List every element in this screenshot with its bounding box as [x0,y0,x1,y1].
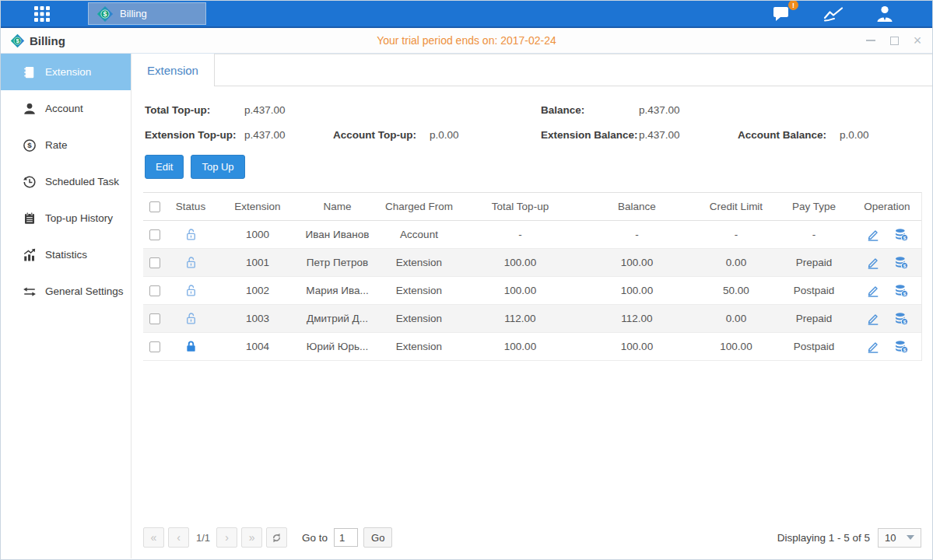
sidebar-item-extension[interactable]: Extension [1,54,131,90]
col-header-operation: Operation [853,193,921,221]
row-checkbox[interactable] [149,257,160,268]
select-all-checkbox[interactable] [149,201,160,212]
total-topup-value: p.437.00 [244,104,286,116]
page-size-select[interactable]: 10 [878,528,921,548]
cell-extension: 1002 [215,277,300,305]
extension-book-icon [23,65,37,79]
first-page-icon[interactable]: « [143,527,164,548]
cell-pay-type: Postpaid [775,333,853,361]
app-grid-icon[interactable] [23,0,61,27]
col-header-extension: Extension [215,193,300,221]
tab-extension[interactable]: Extension [132,54,215,86]
billing-diamond-icon: $ [10,33,25,48]
last-page-icon[interactable]: » [241,527,262,548]
goto-page-input[interactable] [334,528,358,547]
svg-text:$: $ [903,319,906,324]
edit-row-button[interactable] [865,283,881,299]
taskbar-tab-billing[interactable]: $ Billing [88,2,206,25]
sidebar-item-scheduled-task[interactable]: Scheduled Task [1,163,131,200]
total-topup-label: Total Top-up: [145,104,244,116]
edit-row-button[interactable] [865,311,881,327]
cell-total-topup: 100.00 [464,277,577,305]
status-lock-toggle[interactable] [184,255,198,270]
col-header-charged-from: Charged From [374,193,464,221]
topup-row-button[interactable]: $ [893,227,910,243]
edit-row-button[interactable] [865,255,881,271]
cell-name: Мария Ива... [300,277,374,305]
table-row[interactable]: 1004Юрий Юрь...Extension100.00100.00100.… [143,333,921,361]
row-checkbox[interactable] [149,285,160,296]
status-lock-toggle[interactable] [184,227,198,242]
prev-page-icon[interactable]: ‹ [168,527,189,548]
sidebar-item-label: Account [45,103,83,114]
edit-button[interactable]: Edit [145,155,184,179]
table-row[interactable]: 1003Дмитрий Д...Extension112.00112.000.0… [143,305,921,333]
cell-balance: 100.00 [577,277,697,305]
extension-balance-value: p.437.00 [639,129,738,141]
topup-coins-icon: $ [893,339,910,355]
cell-credit-limit: 50.00 [697,277,775,305]
cell-credit-limit: 0.00 [697,305,775,333]
cell-charged-from: Extension [374,305,464,333]
unlocked-icon [184,311,198,326]
table-row[interactable]: 1000Иван ИвановAccount----$ [143,221,921,249]
table-row[interactable]: 1002Мария Ива...Extension100.00100.0050.… [143,277,921,305]
cell-balance: - [577,221,697,249]
top-up-button[interactable]: Top Up [191,155,244,179]
sidebar-item-account[interactable]: Account [1,90,131,127]
topup-row-button[interactable]: $ [893,339,910,355]
topbar: $ Billing ! [1,1,932,28]
billing-diamond-icon: $ [96,5,114,23]
edit-row-button[interactable] [865,339,881,355]
sidebar-item-general-settings[interactable]: General Settings [1,273,131,310]
next-page-icon[interactable]: › [216,527,237,548]
balance-label: Balance: [541,104,639,116]
status-lock-toggle[interactable] [184,311,198,326]
refresh-icon[interactable] [266,527,287,548]
sidebar-item-topup-history[interactable]: Top-up History [1,200,131,236]
pagination-bar: « ‹ 1/1 › » Go to Go Displaying 1 - 5 of… [132,527,932,558]
maximize-icon[interactable] [889,35,900,46]
topup-row-button[interactable]: $ [893,255,910,271]
goto-label: Go to [302,532,328,544]
col-header-credit-limit: Credit Limit [697,193,775,221]
close-icon[interactable]: × [912,35,923,46]
extension-topup-value: p.437.00 [244,129,333,141]
account-person-icon [23,102,37,116]
cell-charged-from: Account [374,221,464,249]
edit-pencil-icon [865,311,881,327]
trial-notice: Your trial period ends on: 2017-02-24 [1,34,932,47]
account-balance-value: p.0.00 [840,129,869,141]
svg-text:$: $ [903,347,906,352]
tabstrip: Extension [132,54,932,86]
edit-row-button[interactable] [865,227,881,243]
row-checkbox[interactable] [149,313,160,324]
account-topup-label: Account Top-up: [333,129,430,141]
sidebar-item-rate[interactable]: $ Rate [1,127,131,163]
row-checkbox[interactable] [149,341,160,352]
edit-pencil-icon [865,255,881,271]
topup-coins-icon: $ [893,227,910,243]
topup-history-notepad-icon [23,212,37,226]
cell-charged-from: Extension [374,333,464,361]
sidebar-item-label: General Settings [45,285,124,297]
sidebar-item-statistics[interactable]: Statistics [1,236,131,273]
cell-balance: 100.00 [577,333,697,361]
row-checkbox[interactable] [149,229,160,240]
svg-text:$: $ [903,263,906,268]
cell-name: Дмитрий Д... [300,305,374,333]
cell-credit-limit: 100.00 [697,333,775,361]
topup-row-button[interactable]: $ [893,311,910,327]
messages-icon[interactable]: ! [773,5,792,23]
status-lock-toggle[interactable] [184,283,198,298]
cell-total-topup: - [464,221,577,249]
minimize-icon[interactable] [865,35,876,46]
user-icon[interactable] [875,5,895,23]
status-lock-toggle[interactable] [184,339,198,354]
go-button[interactable]: Go [363,527,392,548]
topup-row-button[interactable]: $ [893,283,910,299]
monitor-chart-icon[interactable] [823,5,844,23]
cell-pay-type: Prepaid [775,249,853,277]
table-row[interactable]: 1001Петр ПетровExtension100.00100.000.00… [143,249,921,277]
page-indicator: 1/1 [196,532,210,544]
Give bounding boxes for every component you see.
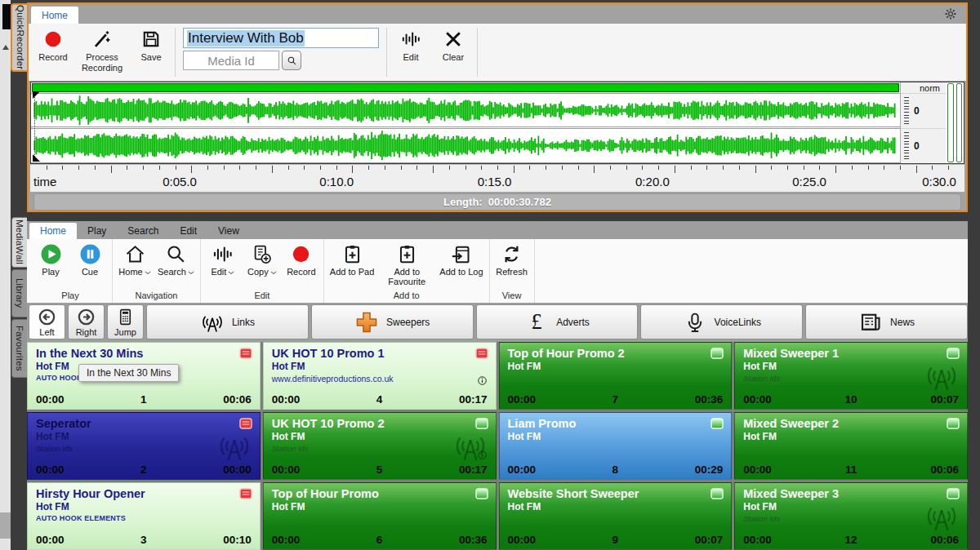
ribbon-group-play: PlayCuePlay (29, 239, 113, 303)
category-sweepers-button[interactable]: Sweepers (311, 304, 474, 339)
left-button[interactable]: Left (29, 304, 65, 339)
process-recording-button[interactable]: Process Recording (74, 25, 130, 79)
pad-times: 00:00600:36 (272, 534, 488, 546)
axis-tick (835, 166, 836, 173)
pad-seperator[interactable]: SeperatorHot FMStation Ids00:00200:00 (27, 412, 261, 480)
media-id-search-button[interactable] (282, 51, 301, 70)
pad-liam-promo[interactable]: Liam PromoHot FM00:00800:29 (499, 412, 733, 480)
cue-button[interactable]: Cue (70, 241, 109, 277)
scrollbar-thumb[interactable] (0, 512, 11, 539)
axis-tick (658, 166, 659, 170)
mediawall-tab-edit[interactable]: Edit (169, 223, 207, 239)
category-adverts-button[interactable]: £Adverts (476, 304, 639, 339)
pad-uk-hot-10-promo-1[interactable]: UK HOT 10 Promo 1Hot FMwww.definitivepro… (263, 342, 497, 410)
waveform-area[interactable] (31, 82, 900, 163)
record-button[interactable]: Record (32, 25, 74, 79)
quickrecorder-tab-home[interactable]: Home (31, 7, 78, 24)
scale-zero-label: 0 (914, 105, 920, 117)
axis-tick (562, 166, 563, 170)
add-to-favourite-button[interactable]: Add to Favourite (377, 241, 436, 287)
gear-icon[interactable] (943, 7, 958, 21)
pad-website-short-sweeper[interactable]: Website Short SweeperHot FM00:00900:07 (499, 482, 733, 550)
time-axis: time 0:05.00:10.00:15.00:20.00:25.00:30.… (30, 164, 964, 192)
media-id-input[interactable] (183, 51, 279, 70)
sidebar-tab-library[interactable]: Library (11, 269, 27, 317)
mediawall-tab-view[interactable]: View (207, 223, 250, 239)
mediawall-tabrow: HomePlaySearchEditView (27, 221, 968, 239)
refresh-button[interactable]: Refresh (492, 241, 532, 277)
edit-button[interactable]: Edit (390, 25, 432, 79)
sidebar-tab-favourites[interactable]: Favourites (11, 319, 27, 378)
pad-hirsty-hour-opener[interactable]: Hirsty Hour OpenerHot FMAUTO HOOK ELEMEN… (27, 482, 261, 550)
level-meter-right (956, 83, 963, 162)
sidebar-tab-mediawall[interactable]: MediaWall (11, 217, 27, 268)
axis-tick (868, 166, 869, 170)
pad-start-time: 00:00 (272, 464, 301, 476)
end-marker-icon[interactable] (33, 154, 40, 162)
pad-status-green-icon (947, 418, 960, 429)
pad-in-the-next-30-mins[interactable]: In the Next 30 MinsHot FMAUTO HOOK ELEME… (27, 342, 261, 410)
right-button[interactable]: Right (68, 304, 105, 339)
pad-top-of-hour-promo-2[interactable]: Top of Hour Promo 2Hot FM00:00700:36 (499, 342, 733, 410)
axis-tick (368, 166, 369, 170)
playhead-cursor[interactable] (34, 92, 35, 162)
axis-tick (336, 166, 337, 170)
mediawall-tab-search[interactable]: Search (117, 223, 169, 239)
category-news-button[interactable]: News (805, 304, 968, 339)
ribbon-group-label: View (492, 290, 532, 303)
category-voicelinks-button[interactable]: VoiceLinks (640, 304, 803, 339)
axis-tick (78, 166, 79, 170)
add-to-log-button[interactable]: Add to Log (436, 241, 486, 277)
info-icon[interactable] (476, 375, 488, 387)
pad-status-green-icon (710, 348, 724, 359)
pad-start-time: 00:00 (743, 534, 772, 546)
jump-button[interactable]: Jump (107, 304, 144, 339)
pad-uk-hot-10-promo-2[interactable]: UK HOT 10 Promo 2Hot FMStation Ids00:005… (263, 412, 497, 480)
search-button[interactable]: Search (154, 241, 198, 277)
pad-top-of-hour-promo[interactable]: Top of Hour PromoHot FM00:00600:36 (263, 482, 497, 550)
axis-tick (256, 166, 256, 170)
pad-subtitle: www.definitiveproductions.co.uk (272, 374, 488, 384)
waveform-editor[interactable]: norm 0 0 (30, 82, 964, 164)
pad-duration: 00:10 (223, 534, 252, 546)
play-button[interactable]: Play (31, 241, 70, 277)
axis-tick-label: 0:20.0 (635, 175, 670, 189)
info-icon[interactable] (476, 449, 488, 461)
log-icon (450, 243, 472, 265)
pad-start-time: 00:00 (36, 393, 65, 406)
pad-subtitle: AUTO HOOK ELEMENTS (36, 514, 252, 522)
mediawall-tab-play[interactable]: Play (77, 223, 117, 239)
axis-tick (529, 166, 530, 170)
axis-tick (642, 166, 643, 170)
axis-tick (449, 166, 450, 170)
ribbon-separator (175, 28, 176, 77)
quickrecorder-titlebar: Home (29, 4, 966, 24)
pad-mixed-sweeper-2[interactable]: Mixed Sweeper 2Hot FM00:001100:06 (734, 412, 968, 480)
axis-tick (546, 166, 546, 170)
axis-tick (932, 166, 933, 170)
record-button[interactable]: Record (282, 241, 321, 277)
pad-title: Mixed Sweeper 2 (743, 417, 939, 430)
copy-button[interactable]: Copy (243, 241, 282, 277)
add-to-pad-button[interactable]: Add to Pad (327, 241, 377, 277)
title-input-selected-text: Interview With Bob (187, 30, 305, 47)
axis-tick (771, 166, 772, 170)
clear-button[interactable]: Clear (432, 25, 474, 79)
pad-mixed-sweeper-1[interactable]: Mixed Sweeper 1Hot FMStation Ids00:00100… (734, 342, 968, 410)
mediawall-tab-home[interactable]: Home (29, 223, 77, 239)
ribbon-group-view: RefreshView (490, 239, 535, 303)
category-links-button[interactable]: Links (146, 304, 309, 339)
waveform-icon (400, 29, 421, 50)
pad-mixed-sweeper-3[interactable]: Mixed Sweeper 3Hot FMStation Ids00:00120… (734, 482, 968, 550)
pad-number: 5 (300, 464, 459, 476)
pad-start-time: 00:00 (508, 534, 537, 546)
save-button[interactable]: Save (130, 25, 172, 79)
start-marker-icon[interactable] (33, 91, 40, 99)
title-input[interactable]: Interview With Bob (183, 28, 379, 48)
pad-number: 9 (536, 534, 695, 546)
sidebar-tab-quickrecorder[interactable]: QuickRecorder (11, 3, 28, 72)
edit-button[interactable]: Edit (203, 241, 243, 277)
home-button[interactable]: Home (115, 241, 154, 277)
ribbon-separator (477, 28, 478, 77)
amplitude-scale: norm 0 0 (900, 82, 946, 163)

================

Exercise
Pull out all lines of the data with the string "item".

Answer to this problem
sidebar-item-extension[interactable]: Extension [1,54,131,90]
sidebar-item-scheduled-task[interactable]: Scheduled Task [1,163,131,200]
sidebar-item-label: Account [45,103,83,114]
sidebar-item-account[interactable]: Account [1,90,131,127]
sidebar-item-general-settings[interactable]: General Settings [1,273,131,310]
sidebar-item-topup-history[interactable]: Top-up History [1,200,131,236]
sidebar-item-rate[interactable]: $ Rate [1,127,131,163]
sidebar-item-label: General Settings [45,285,124,297]
sidebar-item-statistics[interactable]: Statistics [1,236,131,273]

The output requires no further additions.